勝利を呼ぶ男がいるから、ミラクル劇が演じられる。阪神松田遼馬投手(21)が、虎史上初めて開幕から2日連続勝利投手となった。延長10回に3番手として登板。投じた11球はオール直球。炎の直球を投げ込み、2日連続のサヨナラ勝利を呼び込んだ。

 力強く腕を振る松田の登場が、劇勝へのプロローグだ。前日27日と同じく延長10回表に出番がきた。両チーム0行進の中でマウンドへ。力強い直球で勝利への道を切り開いた。
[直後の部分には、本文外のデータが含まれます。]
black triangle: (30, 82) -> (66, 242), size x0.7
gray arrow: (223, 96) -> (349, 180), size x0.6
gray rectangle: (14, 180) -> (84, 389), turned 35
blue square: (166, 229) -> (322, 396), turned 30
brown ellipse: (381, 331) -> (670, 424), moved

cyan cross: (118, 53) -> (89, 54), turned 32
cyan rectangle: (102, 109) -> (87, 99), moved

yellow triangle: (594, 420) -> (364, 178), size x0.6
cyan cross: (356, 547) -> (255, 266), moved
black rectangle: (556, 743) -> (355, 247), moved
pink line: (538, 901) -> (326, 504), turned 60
 「梅野さんが真っすぐのサインを出してくれて、ストレートで押してこいと言っているように感じた。だから僕も思いきり腕を振っていけました」

 先頭松井雅への3球、さらに代打ナニータへの4球、そして大島への4球。11球全て直球で3者凡退。1死から対峙(たいじ)したナニータのバットを148キロ直球で真っ二つにへし折った。真っ向勝負の右腕がつくった流れは、直後のサヨナラ勝利につながった。2日連続で歓喜の輪の中に笑顔の松田がいた。

 真っすぐと分かっていても打たれない。求め続けた直球だが、その持ち味が消えかかっていたときがあった。今年2月の2軍高知・安芸キャンプ。抑えるためには厳しいコースへ投げることが必要だと考えすぎて、動きが小さくなっていた。最速153キロの直球の威力は減少。「コントロールはアバウトでもいい。高めの直球で空振りを取れるんだから、もっとシンプルに投げろ」と久保2軍投手チーフコーチやベテラン捕手藤井、鶴岡から同じ指摘を受けた。
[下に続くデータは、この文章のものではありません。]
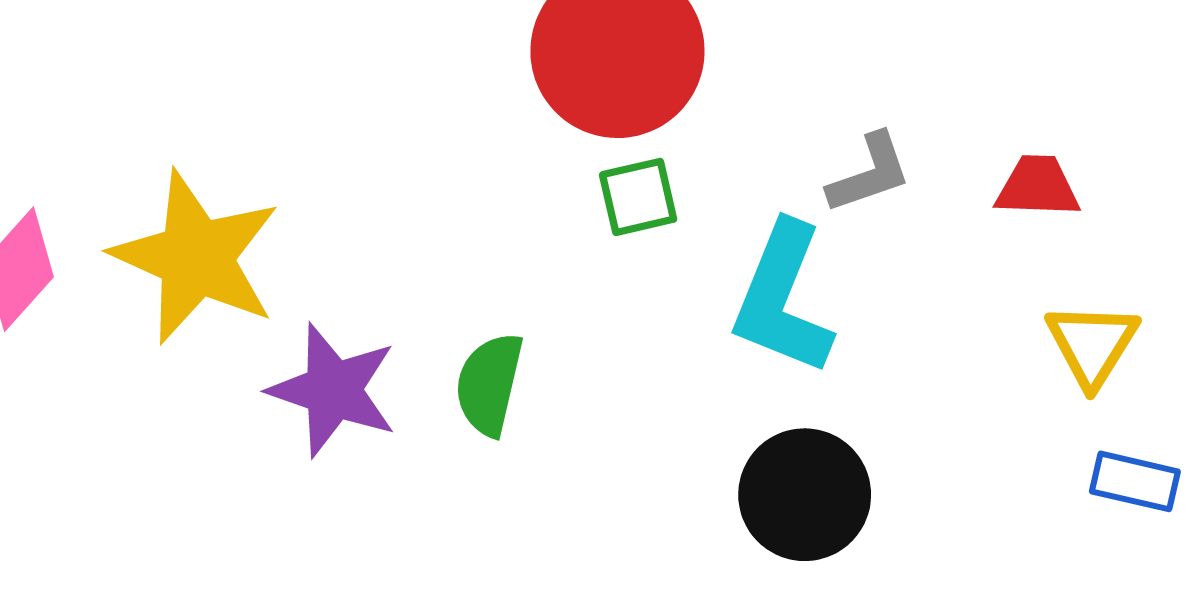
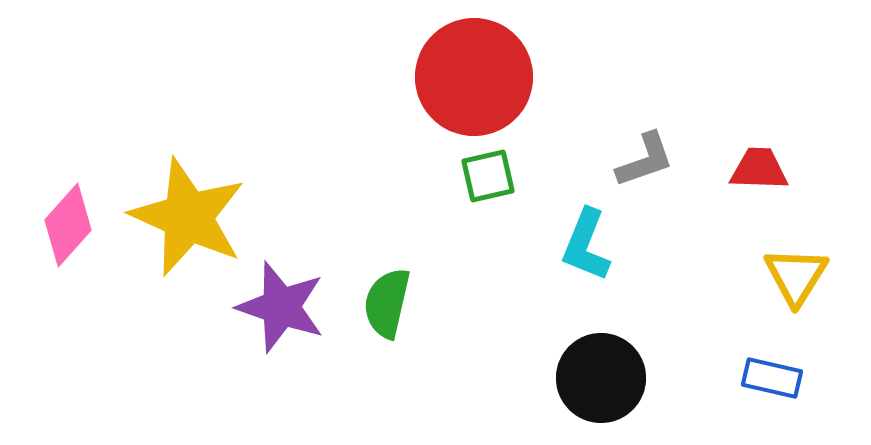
cyan L-shape: (783, 299) -> (586, 245), size x0.7
blue rectangle: (1135, 481) -> (772, 378), moved

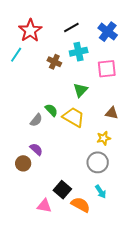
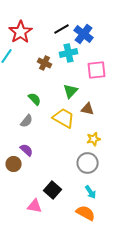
blue cross: (108, 32) -> (84, 34), moved
green semicircle: (51, 110) -> (35, 99), moved
brown triangle: (112, 113) -> (88, 109), moved
orange semicircle: (81, 205) -> (86, 213), moved

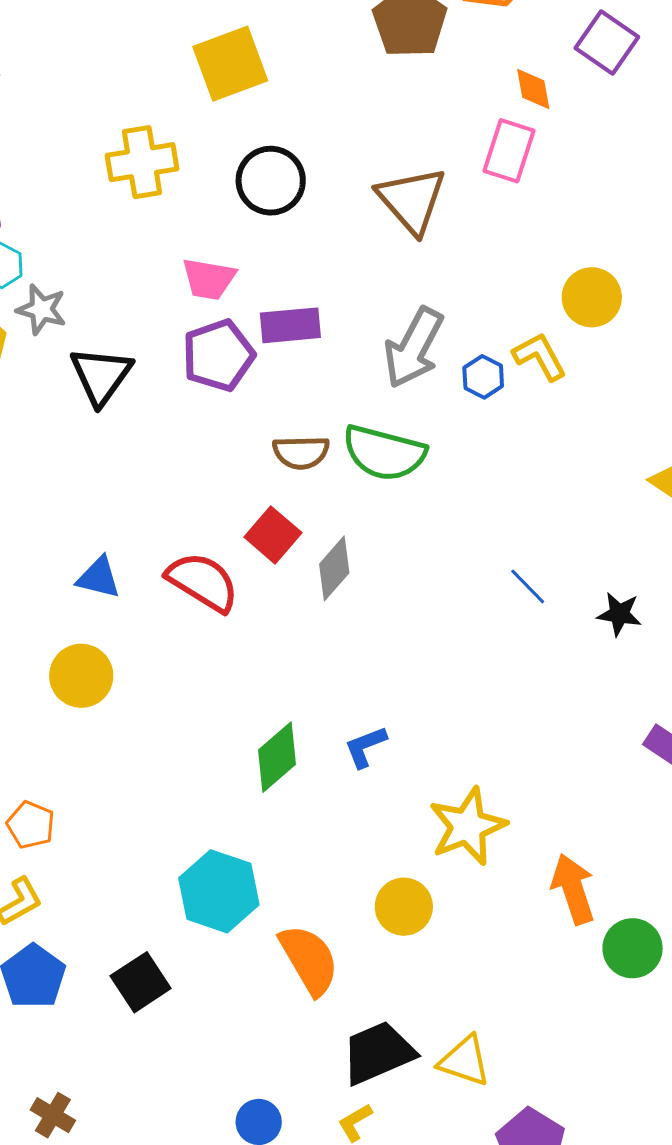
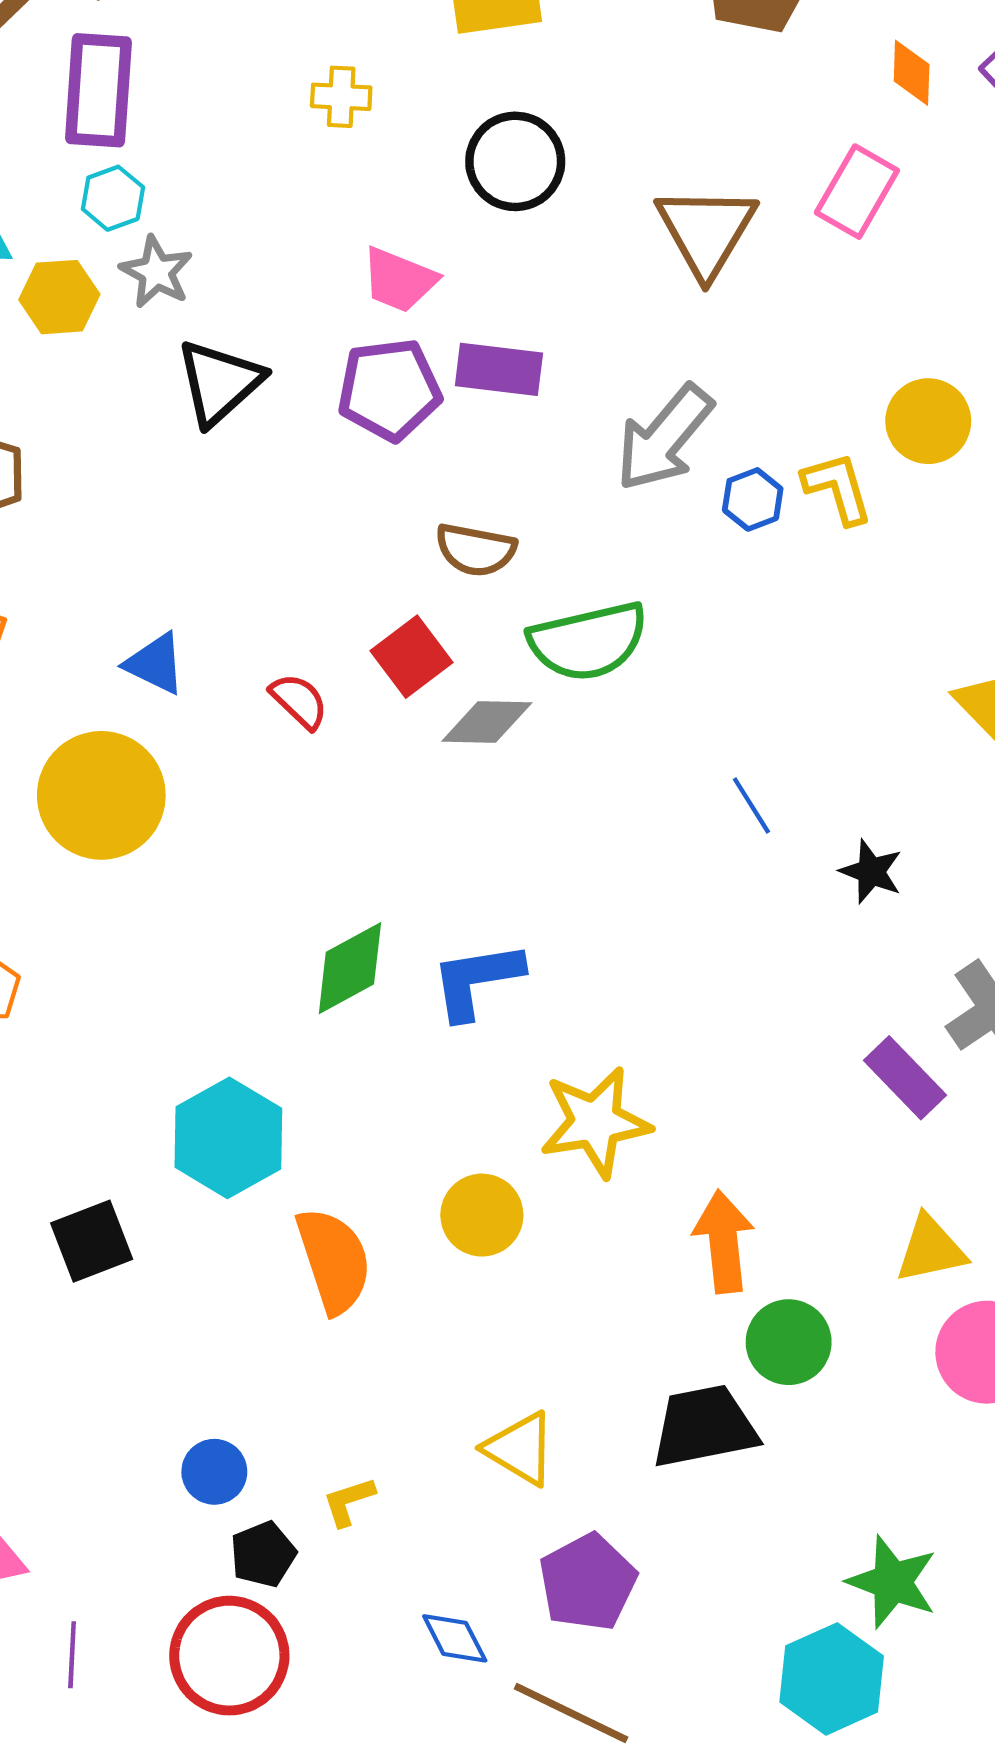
orange diamond: (533, 89) -> (912, 73), moved
yellow cross: (142, 162) -> (341, 97), size x0.6
green semicircle: (384, 453) -> (588, 641), moved, turned -40
gray diamond: (334, 568) -> (487, 722), turned 38
red semicircle: (203, 582) -> (299, 701), size x0.6
yellow circle: (81, 676) -> (101, 795), size x1.4
blue L-shape: (365, 747) -> (477, 980), size x1.5
black trapezoid: (378, 1053) -> (704, 1427), moved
 シンプルに投げる-。動画サイトYouTubeで、速球を武器とする救援投手の映像を見て気づいた。阪神福原やオリックス平野佳、元阪神の藤川球児(レンジャーズ)…次から次へと関連動画として出る速球派リリーフの投げっぷり。「思い切り腕を振ることで、高めの球でも打者が手を出してくれるんです」。共通点はダイナミックな投球フォームだった。躍動感が球速表示以上の球威を与えてくれる。今、松田の頭にあるのはシンプルに、腕を強く振ることだ。
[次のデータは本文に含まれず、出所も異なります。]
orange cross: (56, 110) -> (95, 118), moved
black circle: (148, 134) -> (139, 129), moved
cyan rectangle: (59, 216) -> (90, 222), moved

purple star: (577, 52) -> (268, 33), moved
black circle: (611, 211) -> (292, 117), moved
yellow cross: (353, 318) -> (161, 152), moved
 「今日もたまたまですよ。前に投げていた投手が0に抑えてくれて。僕もいい流れを切らなかったのが良かったです」

 昨年までプロ3年間で1勝の男が、2日間で今季2勝目。中西投手コーチも「良かったな、特に遼馬」と、勝ち運まで手中にした若虎を称賛した。球団の歴史に名を刻んだ21歳。「勝ちより0に抑えられていることがうれしい」。若き剛腕は自身の白星よりも、チームの勝利だけを願い、腕を振る。【宮崎えり子】

 ▼松田が2試合連続で勝利投手。開幕戦から2試合連続勝利投手は73年平松(大洋)以来、2リーグ制後6人目。6人のうち2日連続は58年金田(国鉄)68年板東(近鉄)に次いで3人目。阪神では1リーグ時代の36年秋の若林、53年藤村隆に次いで62年ぶり3人目。